In the January issue of Gregor.us Monthly, published 31 January and titled Transition Back to Coal, I looked at 200 years of global coal use and posed the following question:
The United States is the second largest consumer of coal in the world. Sitting just behind China, but ahead of India, Japan, Russia, South Africa, and Germany, the US consumes about 560 mtoe of coal each year. (million tons oil equivalent). US coal consumption has been largely flat the past 10 years, as the rest of the world has raced ahead. In 2008, the most recent year for available global coal use data, total world consumption of coal reached 3303.7 mtoe. Thus, the US accounted for nearly 17.00% of total world coal use. Within the US, coal accounts for nearly half (48.7% ) of all power generation. To give up coal completely would be impossibility but let’s imagine for a moment such a circumstance. Question: if the United States stopped using coal today, given current coal consumption trends, how many years would need to pass before the rest of the world [ROW] replaced the lost consumption from the US?

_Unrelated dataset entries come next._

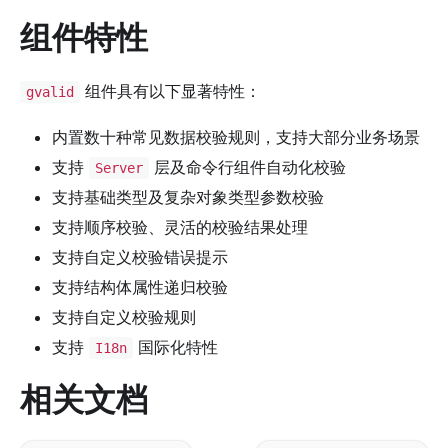
组件特性
组件具有以下显著特性：
gvalid
内置数十种常见数据校验规则，支持大部分业务场景
支持
层及命令行组件自动化校验
Server
支持基础类型及复杂对象类型参数校验
支持顺序校验、灵活的校验结果处理
支持自定义校验错误提示
支持结构体属性递归校验
支持自定义校验规则
支持
国际化特性
I18n
相关文档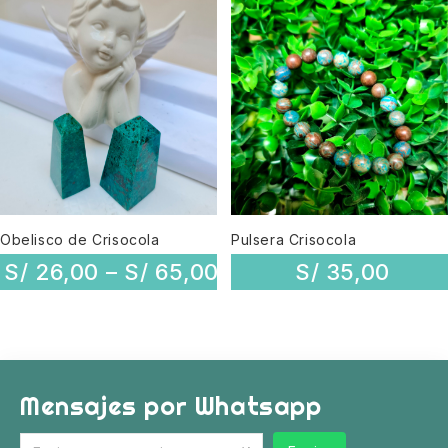
Obelisco de Crisocola
Pulsera Crisocola
S/
26,00
–
S/
65,00
S/
35,00
Mensajes por Whatsapp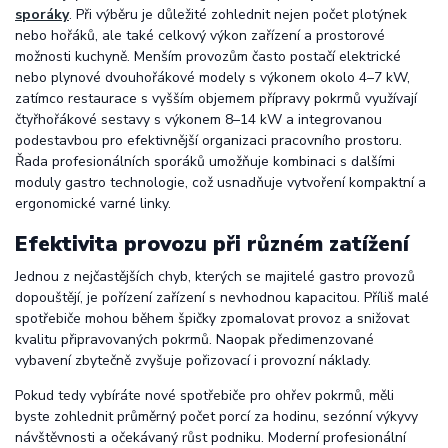
sporáky
. Při výběru je důležité zohlednit nejen počet plotýnek
nebo hořáků, ale také celkový výkon zařízení a prostorové
možnosti kuchyně. Menším provozům často postačí elektrické
nebo plynové dvouhořákové modely s výkonem okolo 4–7 kW,
zatímco restaurace s vyšším objemem přípravy pokrmů využívají
čtyřhořákové sestavy s výkonem 8–14 kW a integrovanou
podestavbou pro efektivnější organizaci pracovního prostoru.
Řada profesionálních sporáků umožňuje kombinaci s dalšími
moduly gastro technologie, což usnadňuje vytvoření kompaktní a
ergonomické varné linky.
Efektivita provozu při různém zatížení
Jednou z nejčastějších chyb, kterých se majitelé gastro provozů
dopouštějí, je pořízení zařízení s nevhodnou kapacitou. Příliš malé
spotřebiče mohou během špičky zpomalovat provoz a snižovat
kvalitu připravovaných pokrmů. Naopak předimenzované
vybavení zbytečně zvyšuje pořizovací i provozní náklady.
Pokud tedy vybíráte nové spotřebiče pro ohřev pokrmů, měli
byste zohlednit průměrný počet porcí za hodinu, sezónní výkyvy
návštěvnosti a očekávaný růst podniku. Moderní profesionální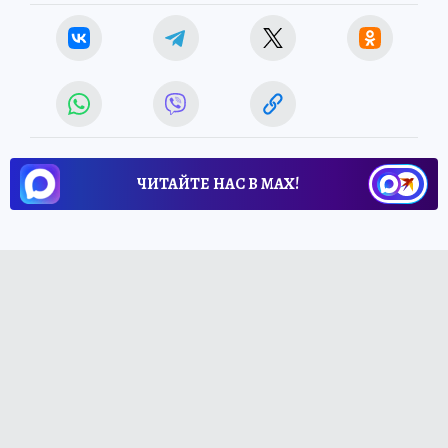
ЧИТАЙТЕ НАС В МАХ!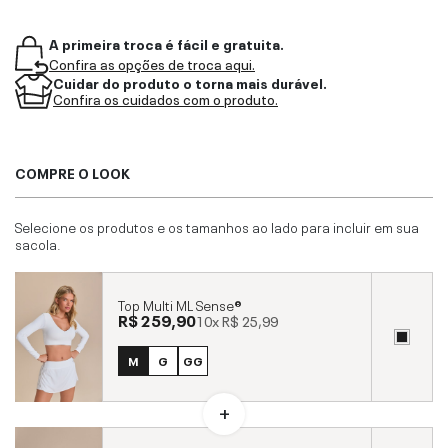
A primeira troca é fácil e gratuita.
Confira as opções de troca aqui.
Cuidar do produto o torna mais durável.
Confira os cuidados com o produto.
COMPRE O LOOK
Selecione os produtos e os tamanhos ao lado para incluir em sua
sacola.
Top Multi ML Sense®
R$ 259,90
10x
R$ 25,99
M
G
GG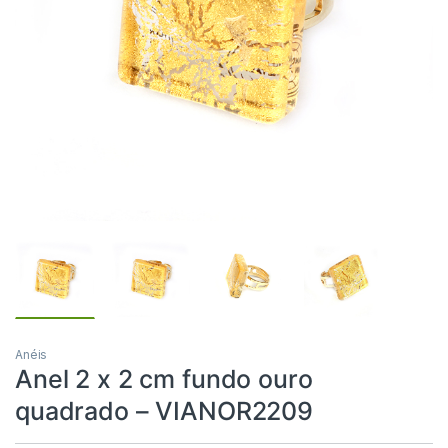
Anéis
Anel 2 x 2 cm fundo ouro
quadrado – VIANOR2209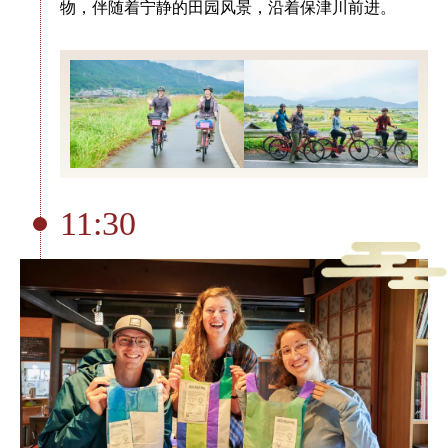
物，伴随着宁静的田园风景，沿着保津川前进。
11:30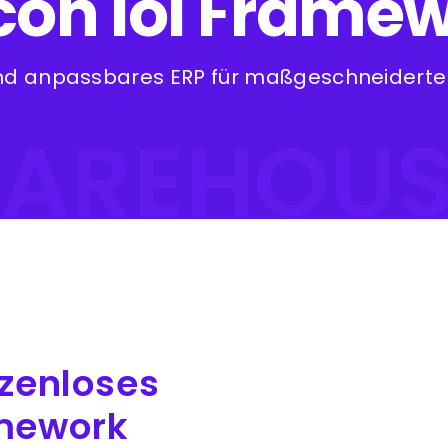
icon ioi Frame
und anpassbares ERP für maßgeschneidert
AREHOUSE
nzenloses
mework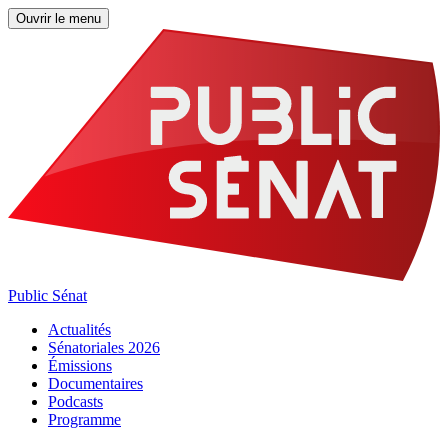
Ouvrir le menu
Public Sénat
Actualités
Sénatoriales 2026
Émissions
Documentaires
Podcasts
Programme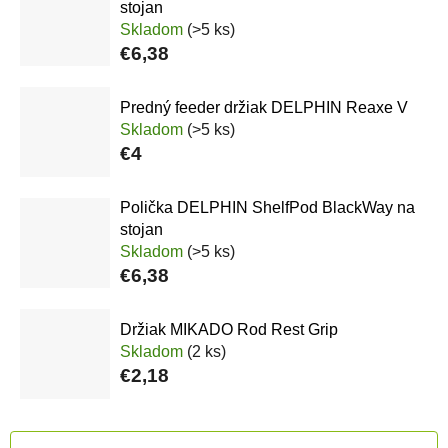
stojan
Skladom
(>5 ks)
€6,38
Predný feeder držiak DELPHIN Reaxe V
Skladom
(>5 ks)
€4
Polička DELPHIN ShelfPod BlackWay na
stojan
Skladom
(>5 ks)
€6,38
Držiak MIKADO Rod Rest Grip
Skladom
(2 ks)
€2,18
Radenie produktov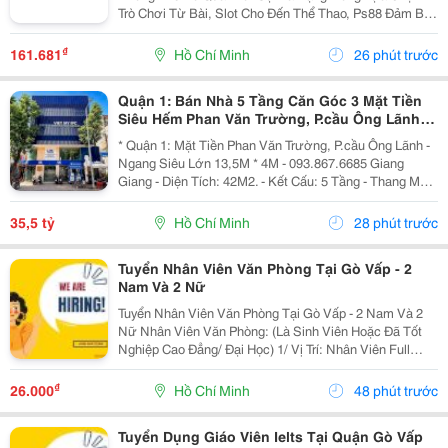
Trò Chơi Từ Bài, Slot Cho Đến Thể Thao, Ps88 Đảm Bảo
Mang Đến Những Giây Phút Thư Giãn Đầy Thú Vị Cho
Người Chơi. Chúng Tôi Cam Kết Cung Cấp Dịch Vụ
₫
161.681
Hồ Chí Minh
26 phút trước
Chăm...
Quận 1: Bán Nhà 5 Tầng Căn Góc 3 Mặt Tiền
Siêu Hếm Phan Văn Trường, P.cầu Ông Lãnh-
Dt 13M*4M- Chính Chủ Chào Giá Tốt
* Quận 1: Mặt Tiền Phan Văn Trường, P.cầu Ông Lãnh -
Ngang Siêu Lớn 13,5M * 4M - 093.867.6685 Giang
Giang - Diện Tích: 42M2. - Kết Cấu: 5 Tầng - Thang Máy
- Từ Lầu 2 Xây Vươn Ban Công Ra Rộng 4,5M - Các
Tầng Đều Thiết Kế Làm Vp Cty. - Đang Sẵn...
35,5 tỷ
Hồ Chí Minh
28 phút trước
Tuyển Nhân Viên Văn Phòng Tại Gò Vấp - 2
Nam Và 2 Nữ
Tuyển Nhân Viên Văn Phòng Tại Gò Vấp - 2 Nam Và 2
Nữ Nhân Viên Văn Phòng: (Là Sinh Viên Hoặc Đã Tốt
Nghiệp Cao Đẳng/ Đại Học) 1/ Vị Trí: Nhân Viên Full
Time (2 Nam 2 Nữ) Ca Làm: 13:00 Đến 21:00 (1 Tháng
Được Nghỉ Phép 1 Ngày, Và Hưởng Các Ngày...
₫
26.000
Hồ Chí Minh
48 phút trước
Tuyển Dụng Giáo Viên Ielts Tại Quận Gò Vấp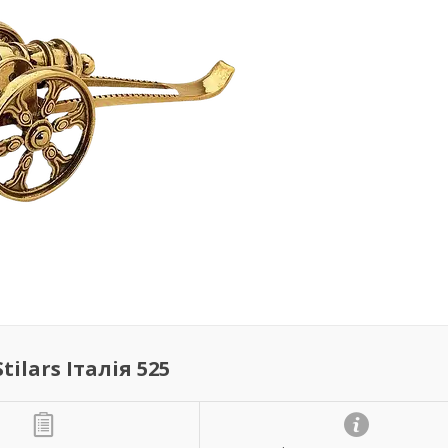
ilars Італія 525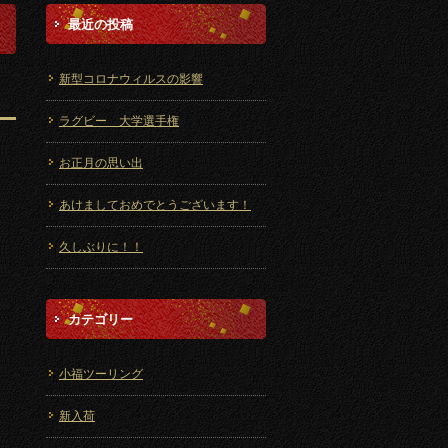
最近の投稿
新型コロナウィルスの影響
ラグビー 大学選手権
お正月の思い出
あけましておめでとうございます！
久しぶりに！！
カテゴリー
小福ツーリング
新入荷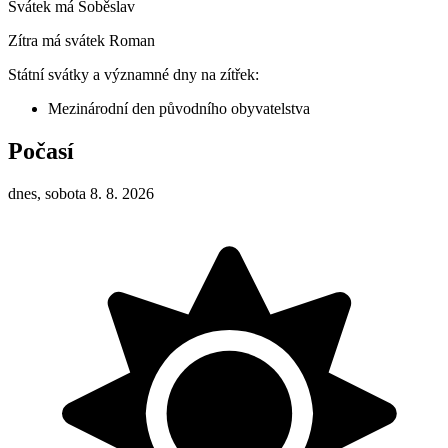
Svátek má
Soběslav
Zítra má svátek
Roman
Státní svátky a významné dny na zítřek:
Mezinárodní den původního obyvatelstva
Počasí
dnes, sobota 8. 8. 2026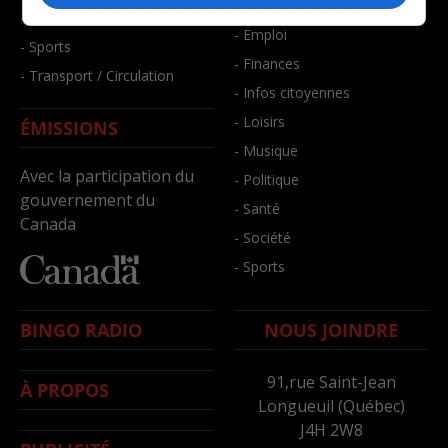
- Bien-être
- Santé et bien-être
- Emploi
- Sports
- Finances
- Transport / Circulation
- Infos citoyennes
- Loisirs
ÉMISSIONS
- Musique
Avec la participation du
- Politique
gouvernement du
- Santé
Canada
- Société
- Sports
BINGO RADIO
NOUS JOINDRE
91,rue Saint-Jean
À PROPOS
Longueuil (Québec)
J4H 2W8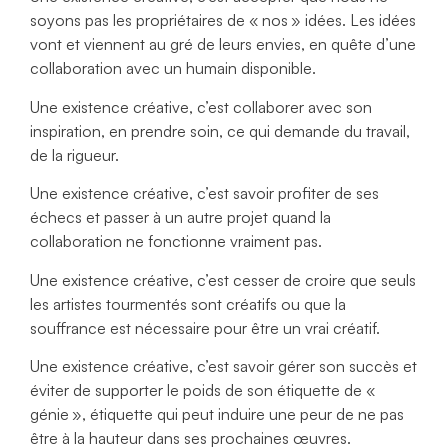
soyons pas les propriétaires de « nos » idées. Les idées
vont et viennent au gré de leurs envies, en quête d’une
collaboration avec un humain disponible.
Une existence créative, c’est collaborer avec son
inspiration, en prendre soin, ce qui demande du travail,
de la rigueur.
Une existence créative, c’est savoir profiter de ses
échecs et passer à un autre projet quand la
collaboration ne fonctionne vraiment pas.
Une existence créative, c’est cesser de croire que seuls
les artistes tourmentés sont créatifs ou que la
souffrance est nécessaire pour être un vrai créatif.
Une existence créative, c’est savoir gérer son succès et
éviter de supporter le poids de son étiquette de «
génie », étiquette qui peut induire une peur de ne pas
être à la hauteur dans ses prochaines œuvres.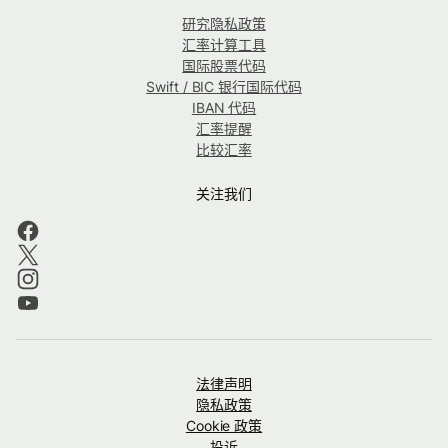
研究隐私政策
汇率计算工具
国际股票代码
Swift / BIC 银行国际代码
IBAN 代码
汇率提醒
比较汇率
关注我们
法律声明
隐私政策
Cookie 政策
投诉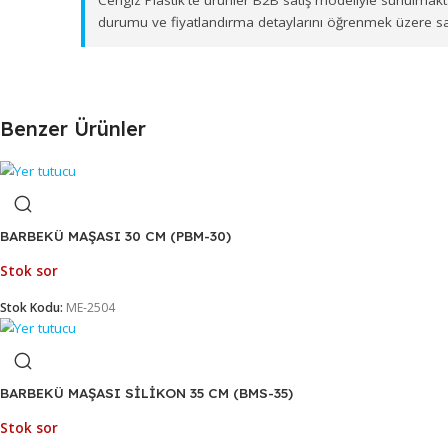
İzmir merkezli depolama ve sevkiyat altyapımız s
ürün gönderimi sağlamaktayız. Toptan
MAKARNA M
Cengiz Plastik'te ürünler B2B satış modeliyle su
durumu ve fiyatlandırma detaylarını öğrenmek ü
Benzer Ürünler
BARBEKÜ MAŞASI 30 CM (PBM-30)
Stok sor
Stok Kodu:
ME-2504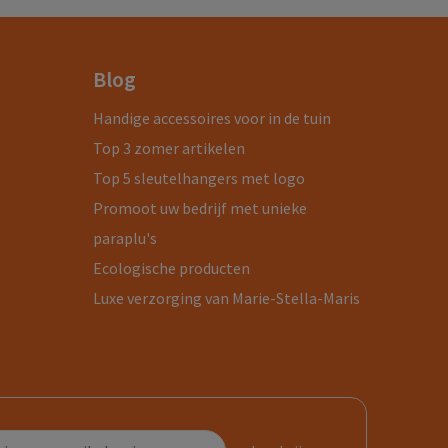
Blog
Handige accessoires voor in de tuin
Top 3 zomer artikelen
Top 5 sleutelhangers met logo
Promoot uw bedrijf met unieke
paraplu's
Ecologische producten
Luxe verzorging van Marie-Stella-Maris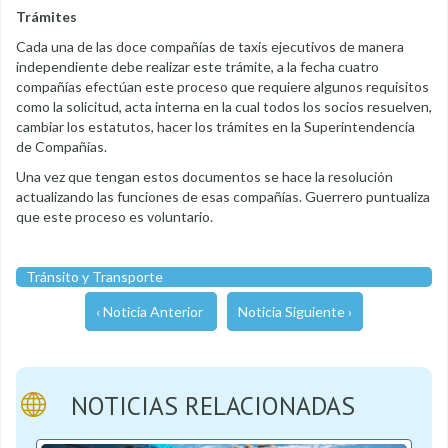
Trámites
Cada una de las doce compañías de taxis ejecutivos de manera
independiente debe realizar este trámite, a la fecha cuatro
compañías efectúan este proceso que requiere algunos requisitos
como la solicitud, acta interna en la cual todos los socios resuelven,
cambiar los estatutos, hacer los trámites en la Superintendencia
de Compañías.
Una vez que tengan estos documentos se hace la resolución
actualizando las funciones de esas compañías. Guerrero puntualiza
que este proceso es voluntario.
Tránsito y Transporte
‹ Noticia Anterior
Noticia Siguiente ›
NOTICIAS RELACIONADAS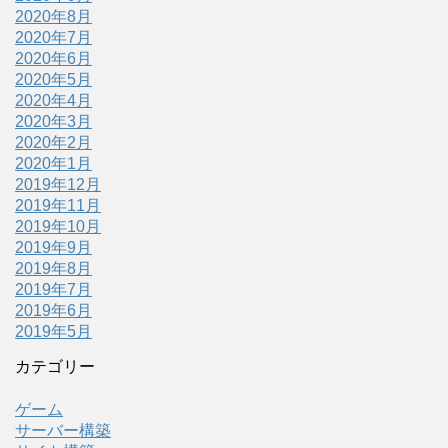
2020年8月
2020年7月
2020年6月
2020年5月
2020年4月
2020年3月
2020年2月
2020年1月
2019年12月
2019年11月
2019年10月
2019年9月
2019年8月
2019年7月
2019年6月
2019年5月
カテゴリー
ゲーム
サーバー構築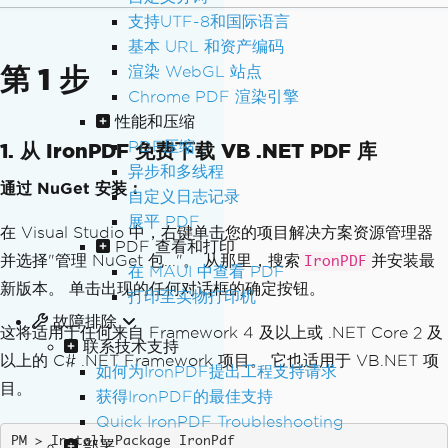
支持UTF-8和国际语言
基本 URL 和资产编码
第 1 步
渲染 WebGL 站点
Chrome PDF 渲染引擎
性能和压缩
PDF压缩
1. 从 IronPDF 免费下载 VB .NET PDF 库
异步和多线程
通过 NuGet 安装：
自定义日志记录
展平 PDF
在 Visual Studio 中，右键单击您的项目解决方案资源管理器
PDF 查看和打印
并选择"管理 NuGet 包..."。 从那里，搜索
并安装最
IronPDF
在 MAUI 中查看 PDF
新版本。 单击出现的任何对话框的确定按钮。
打印至实物打印机
故障排除
这将适用于任何来自 Framework 4 及以上或 .NET Core 2 及
联系技术支持
以上的 C# .NET Framework 项目。 它也适用于 VB.NET 项
如何为IronPDF提出工程支持请求
目。
获得IronPDF的最佳支持
Quick IronPDF Troubleshooting
Install-Package IronPdf
部署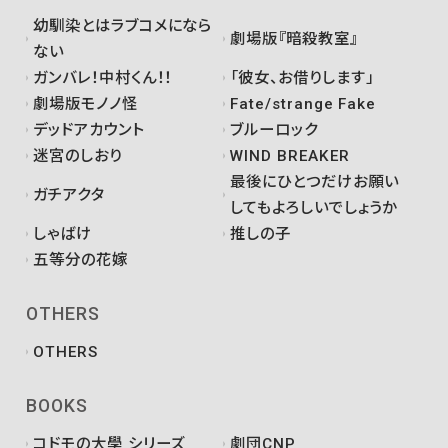
幼馴染とはラブコメになら
劇場版『暗殺教室』
ない
ガンバレ！中村くん！！
「彼女、お借りします」
劇場版モノノ怪
Fate/strange Fake
デッドアカウント
ブルーロック
迷宮のしおり
WIND BREAKER
最後にひとつだけお願い
ガチアクタ
してもよろしいでしょうか
しゃばけ
推しの子
五等分の花嫁
OTHERS
OTHERS
BOOKS
コドモの大學 シリーズ
劇団CNP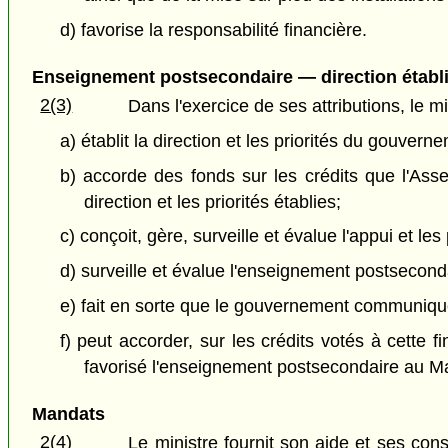
d) favorise la responsabilité financière.
Enseignement postsecondaire — direction établie
2(3)
Dans l'exercice de ses attributions, le mi
a) établit la direction et les priorités du gouv
b) accorde des fonds sur les crédits que l'As
direction et les priorités établies;
c) conçoit, gère, surveille et évalue l'appui et
d) surveille et évalue l'enseignement postseconda
e) fait en sorte que le gouvernement communiqu
f) peut accorder, sur les crédits votés à cette 
favorisé l'enseignement postsecondaire au M
Mandats
2(4)
Le ministre fournit son aide et ses con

The answer to this question can be derived by a more complex interplay between the current trajectories in peak oil and global coal consumption growth. Or, by a simpler method which is to merely look at Developing world coal demand. In the monthly newsletter, I used both approaches. But before I give you my answer, let’s take a look at the chart of Developing world coal use:
Based on current trends, and using a conservative 4.00% annual growth rate in global coal consumption (when in truth it is currently closer to 4.7 -5.00%), I project that the world could replace 100% of lost US demand in 5 years. The force behind this trend, of course. is not the 2 billion people in the developed world, but the nearly 5 billion people in the developing world.
In my research archives I have an August 17, 2004 copy of the Financial Times which lays out in great detail Asia’s plans to build out coal-fired power generation. On a beautiful summer day in New England I still recall reading the following passage: In Asia, utility companies are planning around 1,000 new coal-fired plants with far less environmental scrutiny than in the US. One hundred are already under construction, mostly in China. Asia’s coal demand has indeed been unstoppable for years now. This raises a more serious question, however, than the one I posed here. And that is: when will the world transition fully back to coal, thus displacing oil as the primary energy source?
Notes to Chart: In the above chart, the developing Asia portion is composed of: Bangladesh, China Hong Kong SAR, Indonesia, Malaysia, Pakistan, Philippines, South Korea, Taiwan, Thailand, Other Asia Pacific.